A BONECA DE PANO E O ANEL DE DIAMANTE

Naquele tempo as coisas eram bem difíceis. Os que possuíam um bom salário não tinham luxos, porém a maioria nem isso tinham, não eram tão abastados, o que ganhavam dava apenas para manter alimentação e vestuário, assim mesmo com muitas concessões. As crianças mais novas herdavam as roupas das mais velhas, não só da família, mas também dos vizinhos. As pessoas eram mais amigas e dividiam de tudo, muito era produzido ou plantado nos próprios quintais.

Brinquedos, quase não se tinham, em geral eram artesanais, carros de madeira, bonecas de pano ou bolas de meia, esses mimos faziam a alegria da sofrida garotada.

Maria tinha uma dessas bonecas, muito surrada e velha, primeiro tinha sido de sua avó na meninice, depois de sua mãe, agora dela. Uma verdadeira relíquia de família cobiçada pelas gerações femininas. Maria fôra contemplada desta vez.

A relíquia podia contar com quase cem anos, difícil de precisar. Sua mãe lhe fez um vestidinho novo, se é que podia dizer isso daqueles trapos que até alguns dias compunham partes da roupa de seu irmão maior. Os cabelos de fios de lã foram trocados há uma década, mas o corpo original possuía alguns remendos.

Nem só de brincadeiras Maria gostava, muito estudiosa era uma das poucas crianças e mesmo adultos da família que sabiam ler e escrever, sonhava em ser professora, mas sabia que seus pais não tinham condições de apóiá-la neste desejo, já se conformará com o destino.

Por ser muito esforçada era natural ser o xodó da família, muito querida pelos pais despertava ciúmes em seu irmão que sempre aprontava tentando lhe imputar a culpa do mal feito.

Uma tarde após ser muito elogiada pelo pai a uma visita, seu irmão não se conteve de raiva, enquanto estavam na sala, sorrateiro foi ao quarto, apanhou a querida boneca e com uma faca abriu sua barriga, arrancou seus braços e pernas jogado-as embaixo da cama, voltando inocentemente para a sala. Lá o pai contava como era difícil seus dias.
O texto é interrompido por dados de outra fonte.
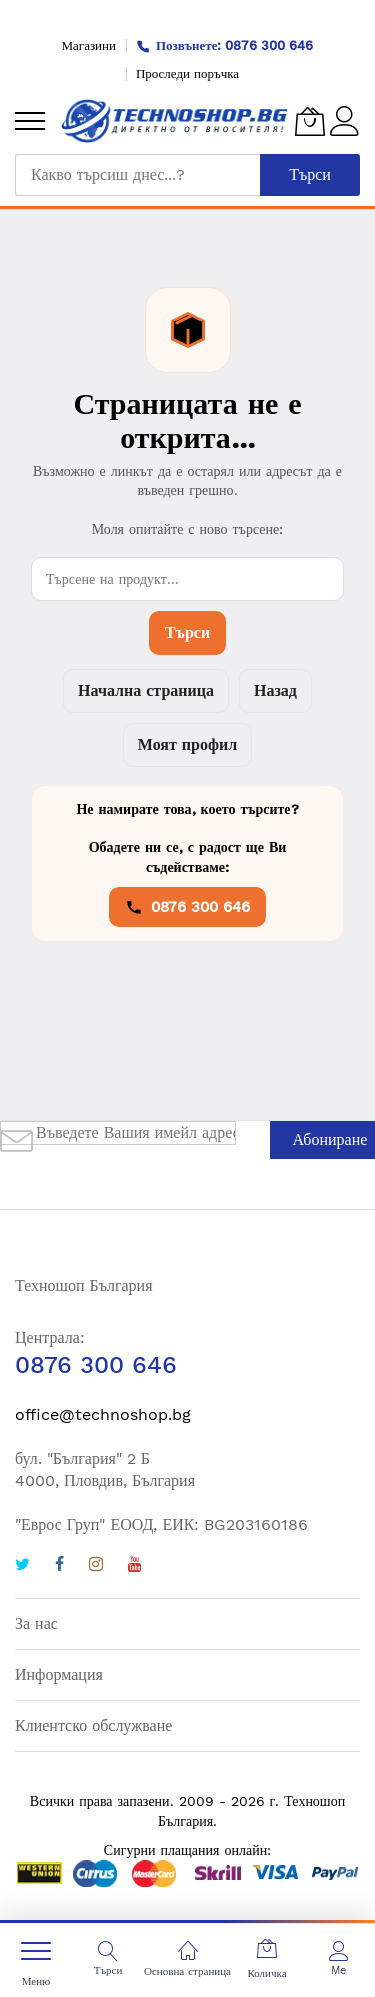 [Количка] (310, 121)
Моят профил (187, 744)
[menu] (30, 121)
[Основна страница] (188, 1951)
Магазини (89, 45)
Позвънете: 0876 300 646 (225, 45)
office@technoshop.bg (103, 1414)
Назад (275, 690)
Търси (187, 632)
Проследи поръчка (187, 73)
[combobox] (137, 175)
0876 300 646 (187, 907)
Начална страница (146, 690)
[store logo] (175, 121)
Reclamava do conforto que não podia dar a sua família, dos brinquedos das crianças, da casa que não era boa, dos estudos e sonhos frustrados.

Naquela noite quando procurou sua boneca, Maria se desesperou ao encontrá-la mutilada, chorou muito, brigou com todos tentando encontrar o culpado e nada. Sua mãe para lhe consolar prometeu que logo pela manhã iria consertá-la, também era um objeto de sua estima. Passou a noite chorando e soluçando, logo cedo com os despojos na mão estava à espera que sua mãe lhe cumprisse o prometido.

O brinquedo estava muito danificado, o pano velho já não aceitava mais costuras, a solução era fazer outra.

Ao desmanchá-la para aproveitar ao menos o enchimento sua mãe encontrou incrustado na cabeça da boneca um belo anel de diamante, jóia rara que talvez tenha sido colocada ali por sua bisavó ou qualquer outra criança peralta de tempos idos.

A boneca de pano, ou melhor, o anel de diamante trouxe novas esperanças para a família, velhos sonhos foram despertos, Maria além de ganhar uma nova boneca pode enfim seguir seus estudos, é certo que as vezes bate uma saudade de sua antiga companheira mas se conforma por terem passado memoráveis instantes juntas.